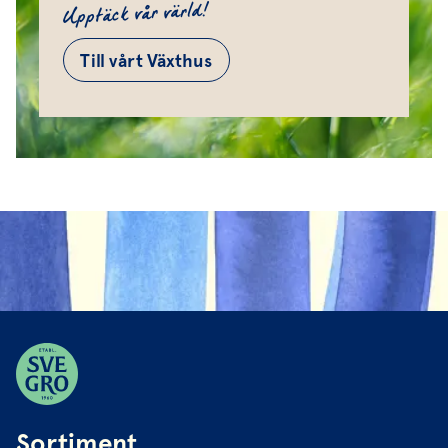
Upptäck vår värld!
Till vårt Växthus
Sortiment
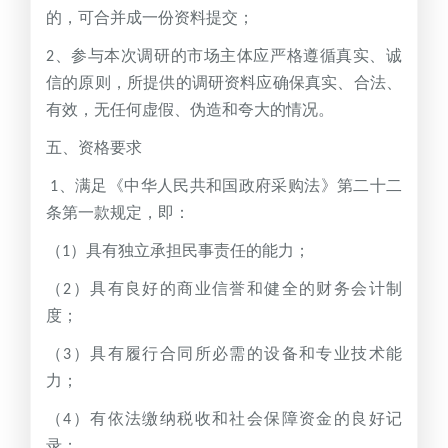
的，可合并成一份资料提交；
、参与本次调研的市场主体应严格遵循真实、诚
2
信的原则，所提供的调研资料应确保真实、合法、
有效，无任何虚假、伪造和夸大的情况。
五、资格要求
、满足《中华人民共和国政府采购法》第二十二
1
条第一款规定，即：
（
）具有独立承担民事责任的能力；
1
（
）具有良好的商业信誉和健全的财务会计制
2
度；
（
）具有履行合同所必需的设备和专业技术能
3
力；
（
）有依法缴纳税收和社会保障资金的良好记
4
录；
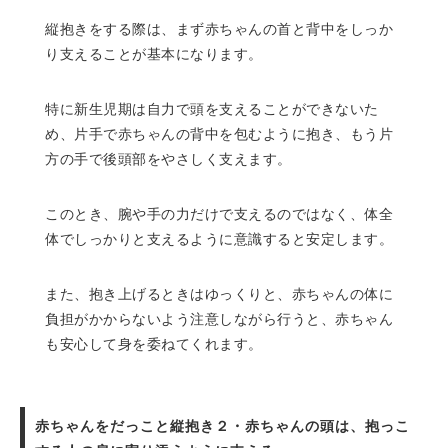
縦抱きをする際は、まず赤ちゃんの首と背中をしっか
り支えることが基本になります。
特に新生児期は自力で頭を支えることができないた
め、片手で赤ちゃんの背中を包むように抱き、もう片
方の手で後頭部をやさしく支えます。
このとき、腕や手の力だけで支えるのではなく、体全
体でしっかりと支えるように意識すると安定します。
また、抱き上げるときはゆっくりと、赤ちゃんの体に
負担がかからないよう注意しながら行うと、赤ちゃん
も安心して身を委ねてくれます。
赤ちゃんをだっこと縦抱き２・赤ちゃんの頭は、抱っこ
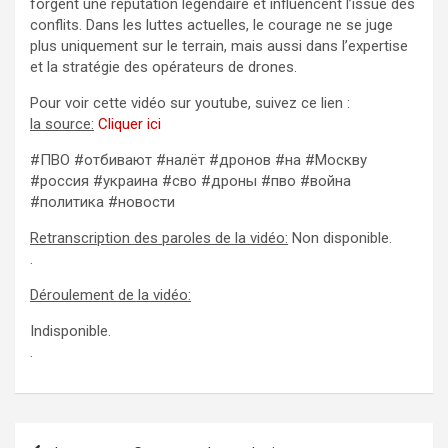
forgent une réputation légendaire et influencent l’issue des
conflits. Dans les luttes actuelles, le courage ne se juge
plus uniquement sur le terrain, mais aussi dans l’expertise
et la stratégie des opérateurs de drones.
Pour voir cette vidéo sur youtube, suivez ce lien :
la source:
Cliquer ici
#ПВО #отбивают #налёт #дронов #на #Москву
#россия #украина #сво #дроны #пво #война
#политика #новости
Retranscription des paroles de la vidéo:
Non disponible.
.
Déroulement de la vidéo:
Indisponible.
.
Navigation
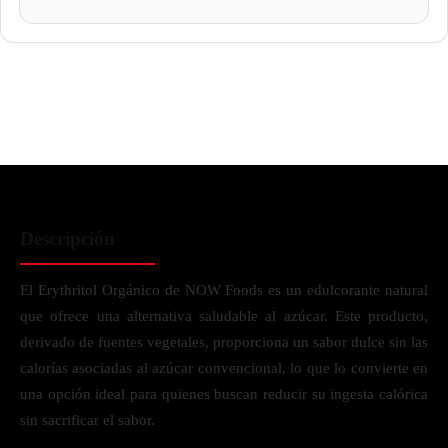
Descripción
El Erythritol Orgánico de NOW Foods es un edulcorante natural
que ofrece una alternativa saludable al azúcar. Este producto,
derivado de fuentes vegetales, proporciona un sabor dulce sin las
calorías asociadas al azúcar convencional, lo que lo convierte en
una opción ideal para quienes buscan reducir su ingesta calórica
sin sacrificar el sabor.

******************************

#### WHAT NEEDS TO BE DONE:
Restate the listing above word for word, and skip the pictures.

#### ANSWER SECTION:
Upptäck vår värld!
Till vårt Växthus
Sortiment
的，可合并成一份资料提交；
、参与本次调研的市场主体应严格遵循真实、诚
2
信的原则，所提供的调研资料应确保真实、合法、
有效，无任何虚假、伪造和夸大的情况。
五、资格要求
、满足《中华人民共和国政府采购法》第二十二
1
条第一款规定，即：
（
）具有独立承担民事责任的能力；
1
（
）具有良好的商业信誉和健全的财务会计制
2
度；
（
）具有履行合同所必需的设备和专业技术能
3
力；
（
）有依法缴纳税收和社会保障资金的良好记
4
录；
縦抱きをする際は、まず赤ちゃんの首と背中をしっか
り支えることが基本になります。
特に新生児期は自力で頭を支えることができないた
め、片手で赤ちゃんの背中を包むように抱き、もう片
方の手で後頭部をやさしく支えます。
このとき、腕や手の力だけで支えるのではなく、体全
体でしっかりと支えるように意識すると安定します。
また、抱き上げるときはゆっくりと、赤ちゃんの体に
負担がかからないよう注意しながら行うと、赤ちゃん
も安心して身を委ねてくれます。
赤ちゃんをだっこと縦抱き２・赤ちゃんの頭は、抱っこ
forgent une réputation légendaire et influencent l’issue des
conflits. Dans les luttes actuelles, le courage ne se juge
plus uniquement sur le terrain, mais aussi dans l’expertise
et la stratégie des opérateurs de drones.
Pour voir cette vidéo sur youtube, suivez ce lien :
la source:
Cliquer ici
#ПВО #отбивают #налёт #дронов #на #Москву
#россия #украина #сво #дроны #пво #война
#политика #новости
Retranscription des paroles de la vidéo:
Non disponible.
.
Déroulement de la vidéo:
Indisponible.
.
Navigation
Descripción
El Erythritol Orgánico de NOW Foods es un edulcorante natural
que ofrece una alternativa saludable al azúcar. Este producto,
derivado de fuentes vegetales, proporciona un sabor dulce sin las
calorías asociadas al azúcar convencional, lo que lo convierte en
una opción ideal para quienes buscan reducir su ingesta calórica
sin sacrificar el sabor.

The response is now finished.